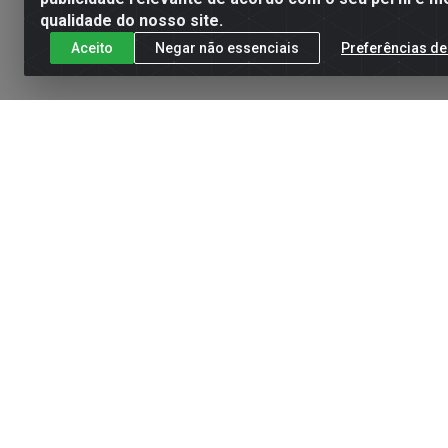
qualidade do nosso site.
Aceito
Negar não essenciais
Preferências de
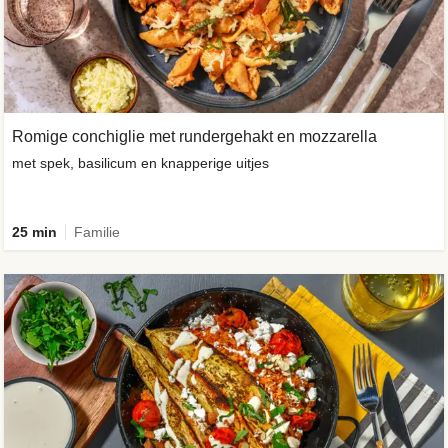
Romige conchiglie met rundergehakt en mozzarella
met spek, basilicum en knapperige uitjes
25 min
Familie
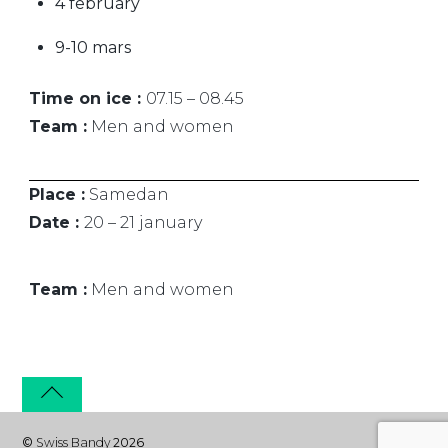
4 february
9-10 mars
Time on ice :
07.15 – 08.45
Team :
Men and women
Place :
Samedan
Date :
20 – 21 january
Team :
Men and women
©
Swiss Bandy
2026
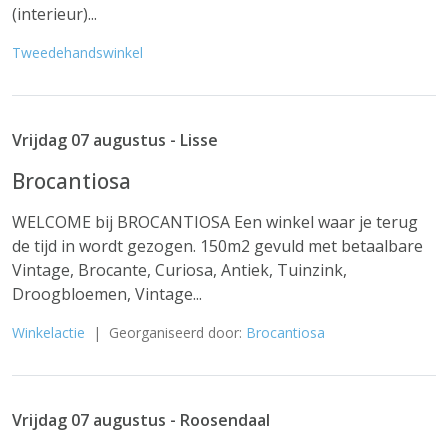
(interieur)...
Tweedehandswinkel
Vrijdag 07 augustus - Lisse
Brocantiosa
WELCOME bij BROCANTIOSA Een winkel waar je terug
de tijd in wordt gezogen. 150m2 gevuld met betaalbare
Vintage, Brocante, Curiosa, Antiek, Tuinzink,
Droogbloemen, Vintage...
Winkelactie
| Georganiseerd door:
Brocantiosa
Vrijdag 07 augustus - Roosendaal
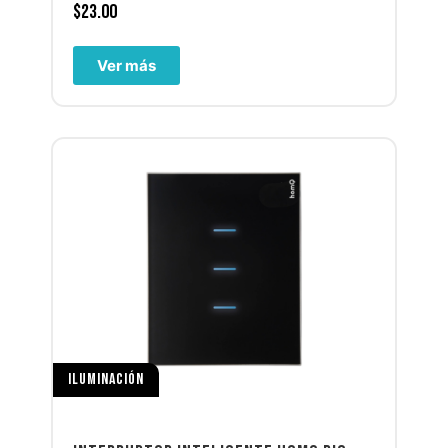
$
23.00
Ver más
ILUMINACIÓN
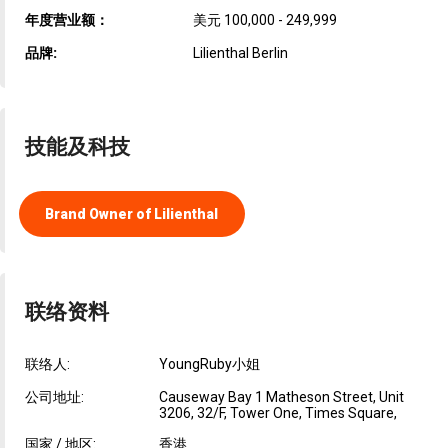
年度营业额：
美元 100,000 - 249,999
品牌:
Lilienthal Berlin
技能及科技
Brand Owner of Lilienthal
联络资料
联络人:
YoungRuby小姐
公司地址:
Causeway Bay 1 Matheson Street, Unit
3206, 32/F, Tower One, Times Square,
国家 / 地区:
香港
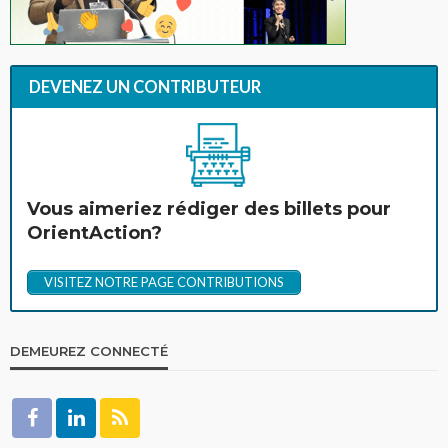
DEVENEZ UN CONTRIBUTEUR
Vous aimeriez rédiger des billets pour
OrientAction?
VISITEZ NOTRE PAGE CONTRIBUTIONS
DEMEUREZ CONNECTÉ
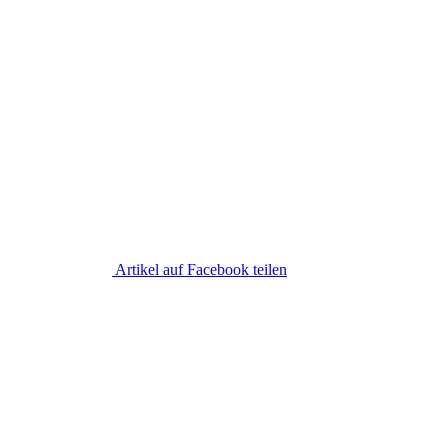
Artikel auf Facebook teilen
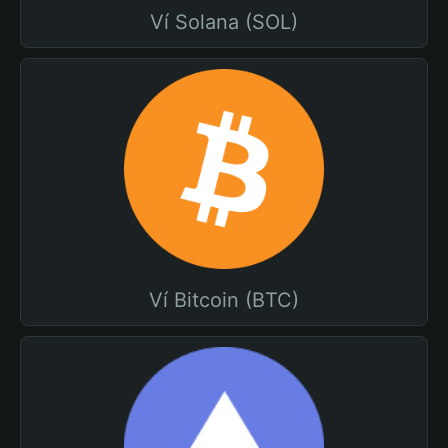
Ví Solana (SOL)
Ví Bitcoin (BTC)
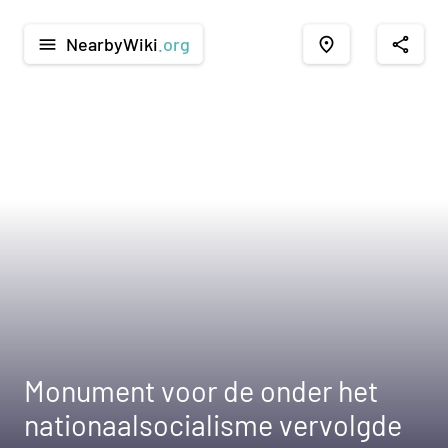
NearbyWiki
.org
menu
place
share
Monument voor de onder het
nationaalsocialisme vervolgde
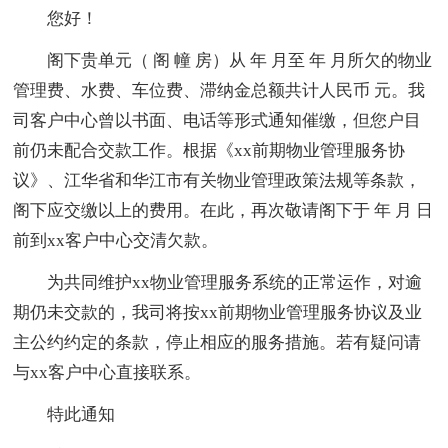
您好！
阁下贵单元（ 阁 幢 房）从 年 月至 年 月所欠的物业
管理费、水费、车位费、滞纳金总额共计人民币 元。我
司客户中心曾以书面、电话等形式通知催缴，但您户目
前仍未配合交款工作。根据《xx前期物业管理服务协
议》、江华省和华江市有关物业管理政策法规等条款，
阁下应交缴以上的费用。在此，再次敬请阁下于 年 月 日
前到xx客户中心交清欠款。
为共同维护xx物业管理服务系统的正常运作，对逾
期仍未交款的，我司将按xx前期物业管理服务协议及业
主公约约定的条款，停止相应的服务措施。若有疑问请
与xx客户中心直接联系。
特此通知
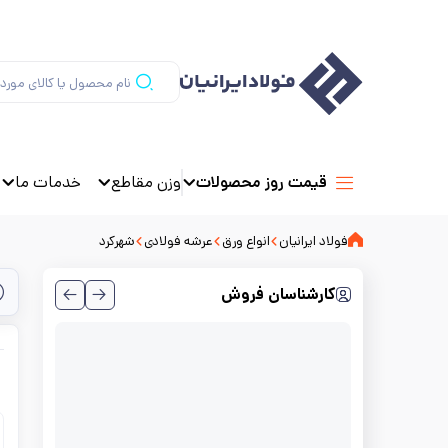
وزن مقاطع
خدمات ما
قیمت روز محصولات
فولاد ایرانیان
انواع ورق
عرشه فولادی
شهرکرد
کارشناسان فروش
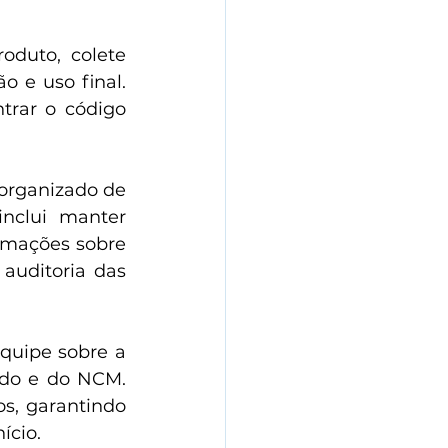
oduto, colete 
 e uso final. 
trar o código 
rganizado de 
inclui manter 
rmações sobre 
auditoria das 
quipe sobre a 
ado e do NCM. 
, garantindo 
ício.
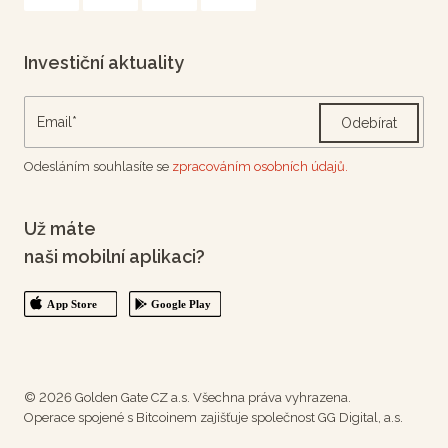
Investiční aktuality
Odebírat
Odesláním souhlasíte se
zpracováním osobních údajů.
Už máte
naši mobilní aplikaci?
© 2026 Golden Gate CZ a.s. Všechna práva vyhrazena.
Operace spojené s Bitcoinem zajišťuje společnost GG Digital, a.s.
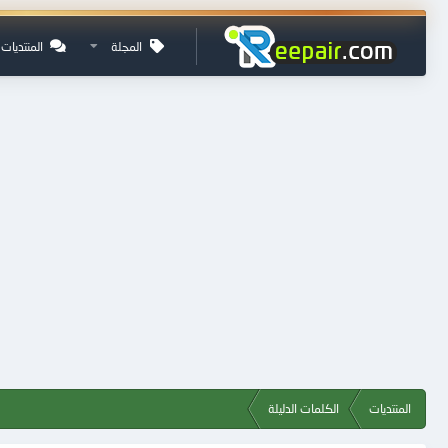
المجلة
المنتديات
المنتديات
الكلمات الدليلة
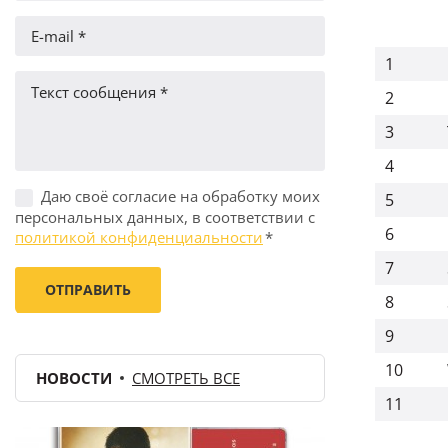
1
2
3
4
Даю своё согласие на обработку моих
5
персональных данных, в соответствии с
6
политикой конфиденциальности
*
7
8
9
10
НОВОСТИ
СМОТРЕТЬ ВСЕ
11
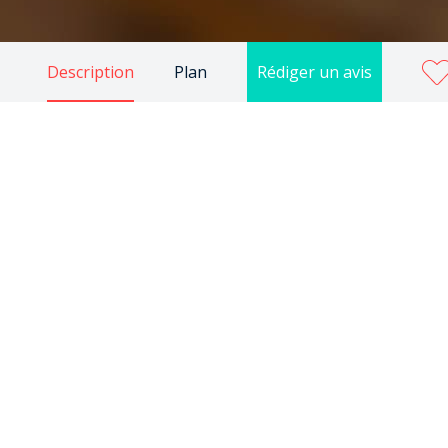
Description
Plan
Rédiger un avis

::::::::

▸ **PROBLEM REQUIREMENTS**:
Each entry above is to be given again exactly, and any image in it is to be dropped.

▸ **ANSWER TO THIS EXERCISE**:
qualidade do nosso site.
Aceito
Negar não essenciais
Preferências de
Romige conchiglie met rundergehakt en mozzarella
met spek, basilicum en knapperige uitjes
25 min
Familie
4 february
9-10 mars
Time on ice :
07.15 – 08.45
Team :
Men and women
Place :
Samedan
Date :
20 – 21 january
Team :
Men and women
©
Swiss Bandy
2026
(interieur)...
Tweedehandswinkel
Vrijdag 07 augustus - Lisse
Brocantiosa
WELCOME bij BROCANTIOSA Een winkel waar je terug
de tijd in wordt gezogen. 150m2 gevuld met betaalbare
Vintage, Brocante, Curiosa, Antiek, Tuinzink,
Droogbloemen, Vintage...
Winkelactie
| Georganiseerd door:
Brocantiosa
Vrijdag 07 augustus - Roosendaal
$
23.00
Ver más
ILUMINACIÓN
年度营业额：
美元 100,000 - 249,999
品牌:
Lilienthal Berlin
技能及科技
Brand Owner of Lilienthal
联络资料
联络人:
YoungRuby小姐
公司地址:
Causeway Bay 1 Matheson Street, Unit
3206, 32/F, Tower One, Times Square,
国家 / 地区:
香港
DEVENEZ UN CONTRIBUTEUR
Vous aimeriez rédiger des billets pour
OrientAction?
VISITEZ NOTRE PAGE CONTRIBUTIONS
DEMEUREZ CONNECTÉ
Artikel auf Facebook teilen
Ví Solana (SOL)
Ví Bitcoin (BTC)
NearbyWiki
.org
menu
place
share
Monument voor de onder het
nationaalsocialisme vervolgde
您好！
阁下贵单元（ 阁 幢 房）从 年 月至 年 月所欠的物业
管理费、水费、车位费、滞纳金总额共计人民币 元。我
司客户中心曾以书面、电话等形式通知催缴，但您户目
前仍未配合交款工作。根据《xx前期物业管理服务协
议》、江华省和华江市有关物业管理政策法规等条款，
阁下应交缴以上的费用。在此，再次敬请阁下于 年 月 日
前到xx客户中心交清欠款。
为共同维护xx物业管理服务系统的正常运作，对逾
期仍未交款的，我司将按xx前期物业管理服务协议及业
主公约约定的条款，停止相应的服务措施。若有疑问请
与xx客户中心直接联系。
特此通知
وزن مقاطع
خدمات ما
قیمت روز محصولات
فولاد ایرانیان
انواع ورق
عرشه فولادی
شهرکرد
کارشناسان فروش
oduto, colete 
 e uso final. 
trar o código 
rganizado de 
inclui manter 
rmações sobre 
auditoria das 
quipe sobre a 
ado e do NCM. 
, garantindo 
ício.
Investiční aktuality
Odebírat
Odesláním souhlasíte se
zpracováním osobních údajů.
Už máte
naši mobilní aplikaci?
© 2026 Golden Gate CZ a.s. Všechna práva vyhrazena.
Operace spojené s Bitcoinem zajišťuje společnost GG Digital, a.s.
المجلة
المنتديات
المنتديات
الكلمات الدليلة
1
2
3
4
Даю своё согласие на обработку моих
5
персональных данных, в соответствии с
6
политикой конфиденциальности
*
7
8
9
10
НОВОСТИ
СМОТРЕТЬ ВСЕ
11
Description
Plan
Rédiger un avis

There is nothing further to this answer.